Either way you spin it, this decision could have huge ramifications for how China operates, according to Robbert Haddick, managing editor of Small Wars Journal. He writes, “Google is walking away from a Chinese government whose business practices it considers out of control. This will show the way for other Western multinationals to stand up against the Chinese government’s social coercion, frequent non-protection of property rights, and outright theft of intellectual property. Following Google’s action, those Western firms that do business with the Chinese government will have to respond to tougher questions from their shareholders.”

And then there’s the interesting interview in Foreign Policy (I really like FP, if you haven’t noticed at this point) I read a few weeks ago about Google “poaching” an up-and-comer in the State Department. His name is Jared Cohen, and he is responsible for leading the department into what he calls “21st century statecraft.” He’s leaving the public sector for the private sector as the head of a new division called Google Ideas. In his own words: “In the same way Policy Planning works by bringing together a lot of stakeholders in government, out of government, and across different sectors, so, too, will Google Ideas do something very similar.

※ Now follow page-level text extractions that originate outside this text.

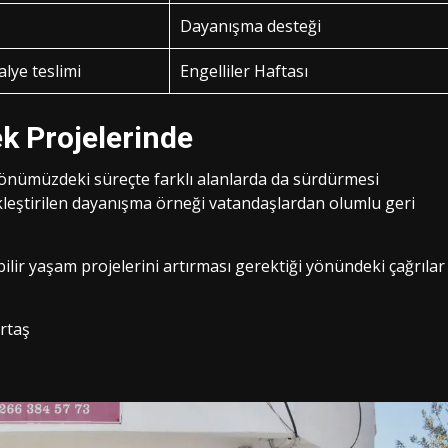
Dayanışma desteği
alye teslimi
Engelliler Haftası
k Projelerinde
ı önümüzdeki süreçte farklı alanlarda da sürdürmesi
kleştirilen dayanışma örneği vatandaşlardan olumlu geri
ebilir yaşam projelerini artırması gerektiği yönündeki çağrılar
rtaş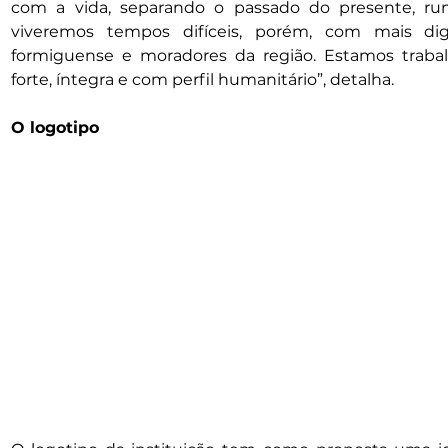
com a vida, separando o passado do presente, r
viveremos tempos difíceis, porém, com mais dig
formiguense e moradores da região. Estamos trabal
forte, íntegra e com perfil humanitário”, detalha.
O logotipo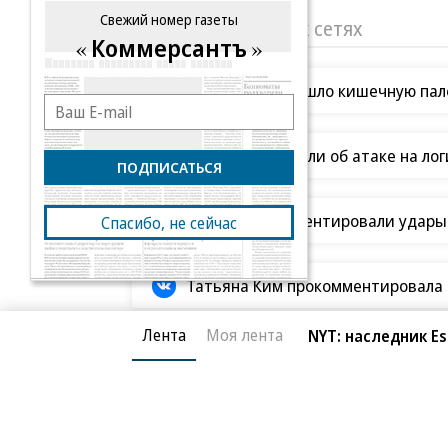
Свежий номер газеты
«Ъ» в социальных сетях
Коммерсантъ
Роскачество нашло кишечную пало
В Ozon рассказали об атаке на ло
ПОДПИСАТЬСЯ
В ООН прокомментировали удары В
Спасибо, не сейчас
Татьяна Ким прокомментировала а
Лента
Моя лента
NYT: наследник E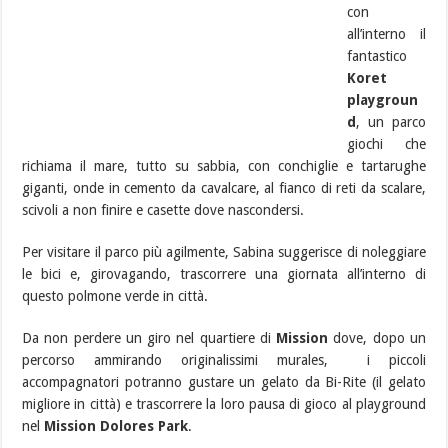
con
all’interno il
fantastico
Koret
playgroun
d
, un parco
giochi che
richiama il mare, tutto su sabbia, con conchiglie e tartarughe
giganti, onde in cemento da cavalcare, al fianco di reti da scalare,
scivoli a non finire e casette dove nascondersi.
Per visitare il parco più agilmente, Sabina suggerisce di noleggiare
le bici e, girovagando, trascorrere una giornata all’interno di
questo polmone verde in città.
Da non perdere un giro nel quartiere di
Mission
dove, dopo un
percorso ammirando originalissimi murales, i piccoli
accompagnatori potranno gustare un gelato da Bi-Rite (il gelato
migliore in città) e trascorrere la loro pausa di gioco al playground
nel
Mission Dolores Park
.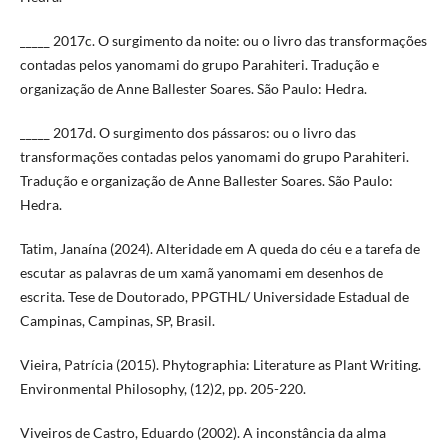
_____ 2017c. O surgimento da noite: ou o livro das transformações
contadas pelos yanomami do grupo Parahiteri. Tradução e
organização de Anne Ballester Soares. São Paulo: Hedra.
_____ 2017d. O surgimento dos pássaros: ou o livro das
transformações contadas pelos yanomami do grupo Parahiteri.
Tradução e organização de Anne Ballester Soares. São Paulo:
Hedra.
Tatim, Janaína (2024). Alteridade em A queda do céu e a tarefa de
escutar as palavras de um xamã yanomami em desenhos de
escrita. Tese de Doutorado, PPGTHL/ Universidade Estadual de
Campinas, Campinas, SP, Brasil.
Vieira, Patrícia (2015). Phytographia: Literature as Plant Writing.
Environmental Philosophy, (12)2, pp. 205-220.
Viveiros de Castro, Eduardo (2002). A inconstância da alma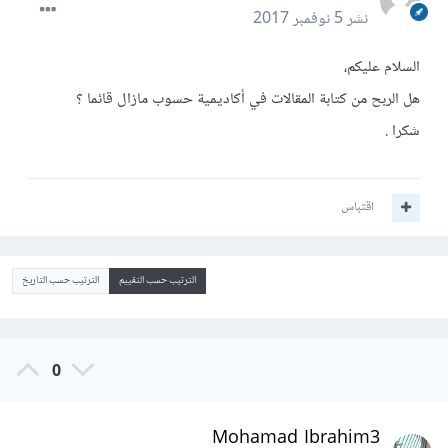
نشر
5 نوفمبر 2017
السلام عليكم،
هل الربح من كتابة المقالات في أكاديمية حسوب مازال قائما ؟
شكرا .
اقتباس
الترتيب حسب التقييم
الترتيب حسب التاريخ
0
Mohamad Ibrahim3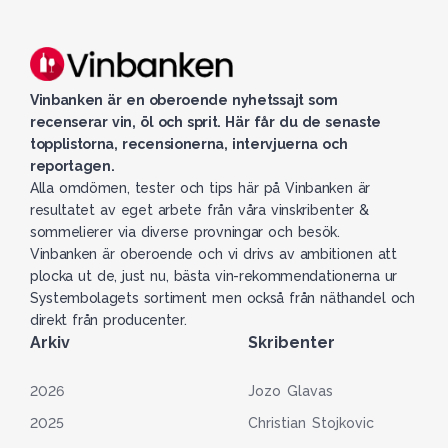
Vinbanken är en oberoende nyhetssajt som
recenserar vin, öl och sprit. Här får du de senaste
topplistorna, recensionerna, intervjuerna och
reportagen.
Alla omdömen, tester och tips här på Vinbanken är
resultatet av eget arbete från våra vinskribenter &
sommelierer via diverse provningar och besök.
Vinbanken är oberoende och vi drivs av ambitionen att
plocka ut de, just nu, bästa vin-rekommendationerna ur
Systembolagets sortiment men också från näthandel och
direkt från producenter.
Arkiv
Skribenter
2026
Jozo Glavas
2025
Christian Stojkovic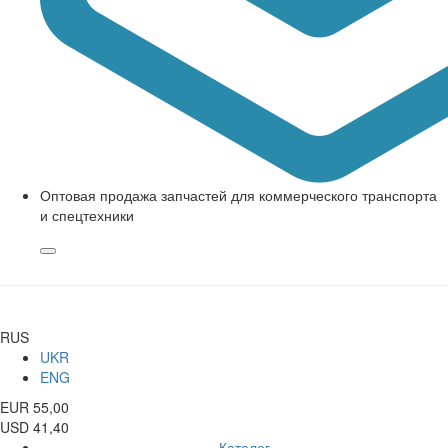
Оптовая продажа запчастей для коммерческого транспорта
и спецтехники
RUS
UKR
ENG
EUR 55,00
USD 41,40
Каталог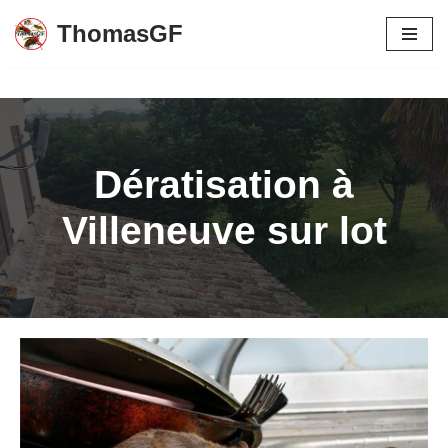
ThomasGF
Aller
au
contenu
Dératisation à
Villeneuve sur lot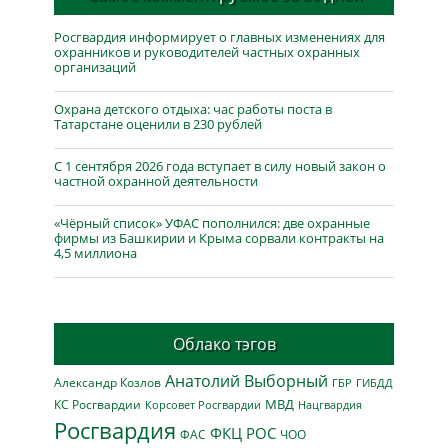
Росгвардия информирует о главных изменениях для
охранников и руководителей частных охранных
организаций
Охрана детского отдыха: час работы поста в
Татарстане оценили в 230 рублей
С 1 сентября 2026 года вступает в силу новый закон о
частной охранной деятельности
«Чёрный список» УФАС пополнился: две охранные
фирмы из Башкирии и Крыма сорвали контракты на
4,5 миллиона
Облако тэгов
Анатолий Выборный
Александр Козлов
ГБР
ГИБДД
МВД
КС Росгвардии
Нацгвардия
Корсовет Росгвардии
Росгвардия
ФКЦ РОС
ФАС
ЧОО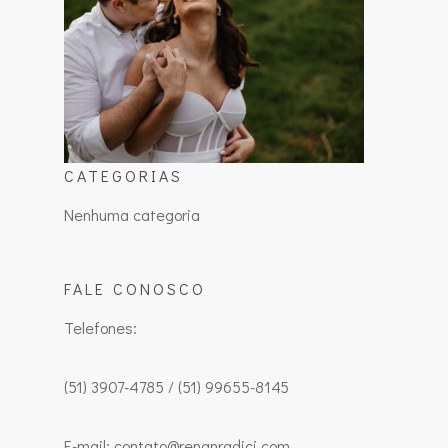
CATEGORIAS
Nenhuma categoria
FALE CONOSCO
Telefones:
(51) 3907-4785 / (51) 99655-8145
E-mail: contato@renanradici.com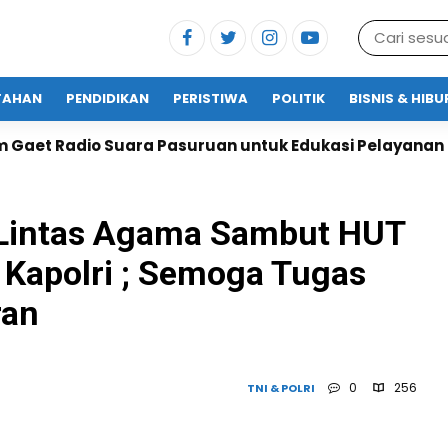
TAHAN
PENDIDIKAN
PERISTIWA
POLITIK
BISNIS & HIB
asuruan untuk Edukasi Pelayanan Publik
Lapas Ka
 Lintas Agama Sambut HUT
 Kapolri ; Semoga Tugas
ran
0
256
TNI & POLRI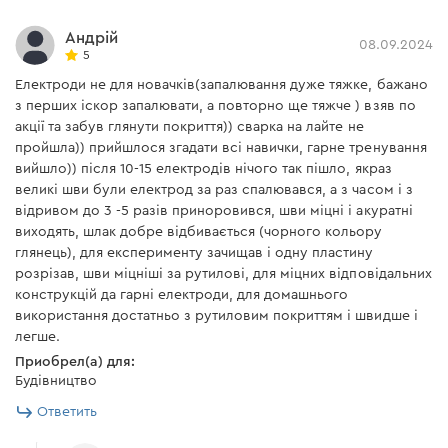
Андрій
08.09.2024
5
Електроди не для новачків(запалювання дуже тяжке, бажано
з перших іскор запалювати, а повторно ще тяжче ) взяв по
акції та забув глянути покриття)) сварка на лайте не
пройшла)) прийшлося згадати всі навички, гарне тренування
вийшло)) після 10-15 електродів нічого так пішло, якраз
великі шви були електрод за раз спалювався, а з часом і з
відривом до 3 -5 разів приноровився, шви міцні і акуратні
виходять, шлак добре відбивається (чорного кольору
глянець), для експерименту зачищав і одну пластину
розрізав, шви міцніші за рутилові, для міцних відповідальних
конструкцій да гарні електроди, для домашнього
використання достатньо з рутиловим покриттям і швидше і
легше.
Приобрел(а) для:
Будівництво
Ответить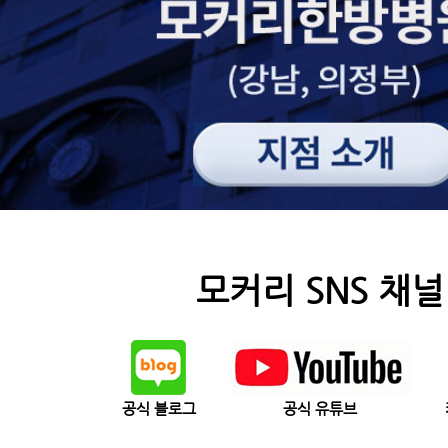
모커리 SNS 채널
공식 블로그
공식 유튜브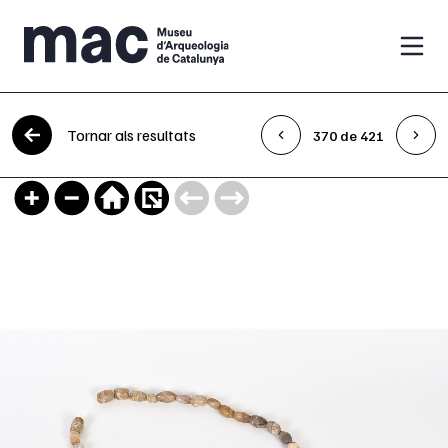
Vés al contingut
Tornar als resultats
370 de 421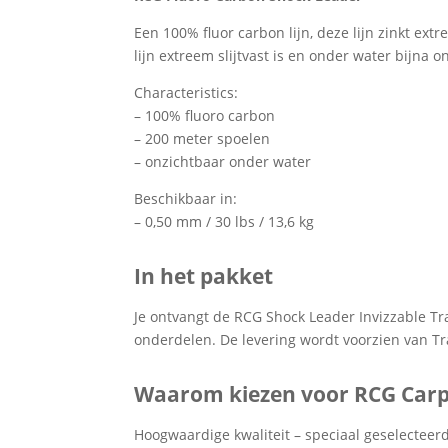
Een 100% fluor carbon lijn, deze lijn zinkt extr
lijn extreem slijtvast is en onder water bijna o
Characteristics:
– 100% fluoro carbon
– 200 meter spoelen
– onzichtbaar onder water
Beschikbaar in:
– 0,50 mm / 30 lbs / 13,6 kg
In het pakket
Je ontvangt de RCG Shock Leader Invizzable Tr
onderdelen. De levering wordt voorzien van Tr
Waarom kiezen voor RCG Carp
Hoogwaardige kwaliteit – speciaal geselecteer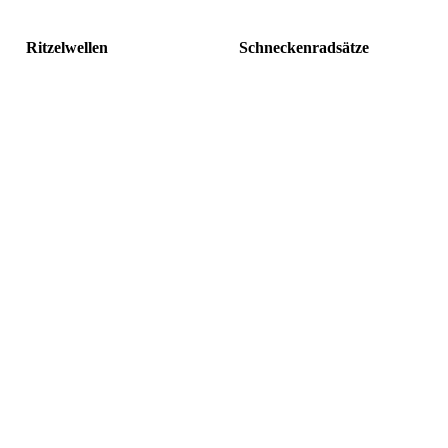
Ritzelwellen
Schneckenradsätze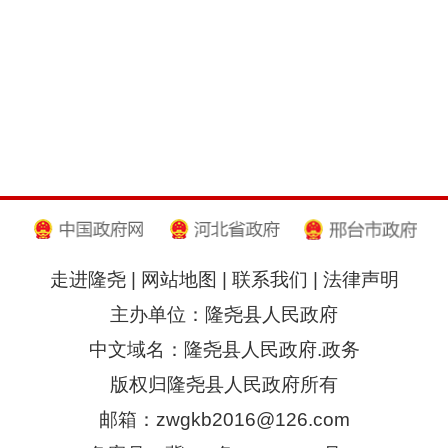
走进隆尧
|
网站地图
|
联系我们
|
法律声明
主办单位：隆尧县人民政府
中文域名：隆尧县人民政府.政务
版权归隆尧县人民政府所有
邮箱：zwgkb2016@126.com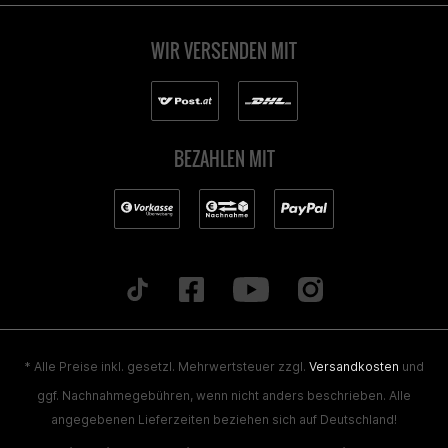
WIR VERSENDEN MIT
BEZAHLEN MIT
* Alle Preise inkl. gesetzl. Mehrwertsteuer zzgl.
Versandkosten
und
ggf. Nachnahmegebühren, wenn nicht anders beschrieben. Alle
angegebenen Lieferzeiten beziehen sich auf Deutschland!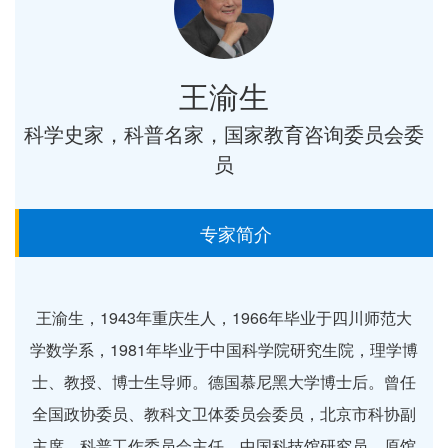
王渝生
科学史家，科普名家，国家教育咨询委员会委
员
专家简介
王渝生，1943年重庆生人，1966年毕业于四川师范大
学数学系，1981年毕业于中国科学院研究生院，理学博
士、教授、博士生导师。德国慕尼黑大学博士后。曾任
全国政协委员、教科文卫体委员会委员，北京市科协副
主席、科普工作委员会主任，中国科技馆研究员、原馆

And the range of challenges that it may focus on include everything from the sort of hard challenges like counterterrorism, counterradicalization, and nonproliferation, to some of the ones people might expect it to focus on, like development and citizen empowerment.

“What I’m interested in is the SWAT-team model of building teams of stakeholders with different resources and perspectives to troubleshoot challenges. So the reason I say it’s a think/do tank is you need a comprehensive approach to think about and tackle challenges in different kinds of ways. In government, we used to refer to a ‘whole of government’ approach, meaning work with multiple agencies to leverage ideas and resources; Google Ideas will take a ‘whole of society’ approach.”

I believe that within the next few decades, Google will be one of the trasnational companies author Kim Stanley Robinson describes in his “Mars” trilogy. In other words, Google will be one of the most active political actors on the scene, able to muster more political might than the majority of governments.

Now it’s true that companies today exert influence on government and our lives, but if Google Ideas becomes fully fleshed out, it’ll be a force that could be reckoned with in the coming years.

Google has a lot of power. I only hope that they follow their motto: “Don’t be evil.”